Each time slice is located at given index. When you are looking for a time slice, there are three possible ways of finding "correct" time slice.

  • 1 : CLOSEST_SAMPLE
    the returned IDS is the stored IDS whose time is closest to the passed time;
  • 2 : PREVIOUS_SAMPLE
    the IDS whose time is just before the passed time is returned.
  • 3 : LINEAR INTERPOLATION
    the values of the time-dependent return IDS fields are computed according to a linear interpolation between the corresponding values of the IDSs just before and after the passed time;

05.1.2.5. Occurrences

There can be multiple instances, or “occurrences” of a given IDS in a database entry . These occurrences can correspond to different methods for computing the physical quantities of the IDS, or to different functionalities in a workflow (e.g. store initial values, prescribed values, values at next time step, …). For modelling tokamak experiments, multiple source terms are needed because many different heating/fuelling/current drive mechanisms are commonly used simultaneously. In present  day integrated modelling codes, this is usually done by pre-defining in the data structure slots for each of the expected heating methods. Moreover, the way to combine these source terms is also usually pre-defined, though present codes have some possibility to tune their workflows with a set of flags – still within a pre-defined list of possible options.

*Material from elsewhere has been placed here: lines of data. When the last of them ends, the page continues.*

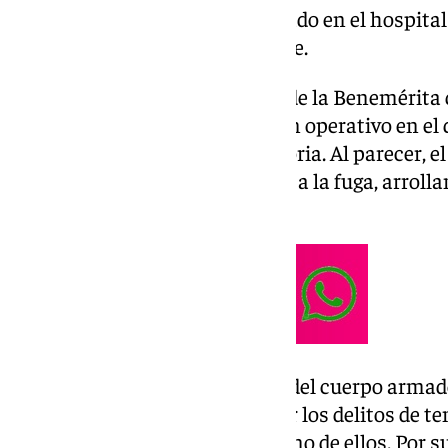
uno de ellos ha quedado ingresado en el hospita
que el segundo quedó herido leve.
Así lo han confirmado fuentes de la Benemérita 
tuvieron lugar en el marco de un operativo en el
al que le constaba una requisitoria. Al parecer, el
conducía un vehículo, se dieron a la fuga, arroll
del cuerpo.
Por último, las citadas fuentes del cuerpo arma
individuos fueron detenidos por los delitos de te
requisitoria que pesaba sobre uno de ellos. Por s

In view of providing a maximum flexibility of the workflow (which can also be something completely different from the usual “transport” workflows), we have to abandon this strategy and go for multiple IDS occurrences. For each physical problem we have defined a IDS type that must be used to exchange information related to this problem. While the elementary IDS structure is designed for a single time slice, we have gathered all time slices referring to the same physical object in an array of IDS time slices. This array is the unit which is manipulated when editing workflows. We now introduce the possibility to have in a workflow multiple IDS occurrences, i.e. multiple occurrences of arrays of IDSs of the same type.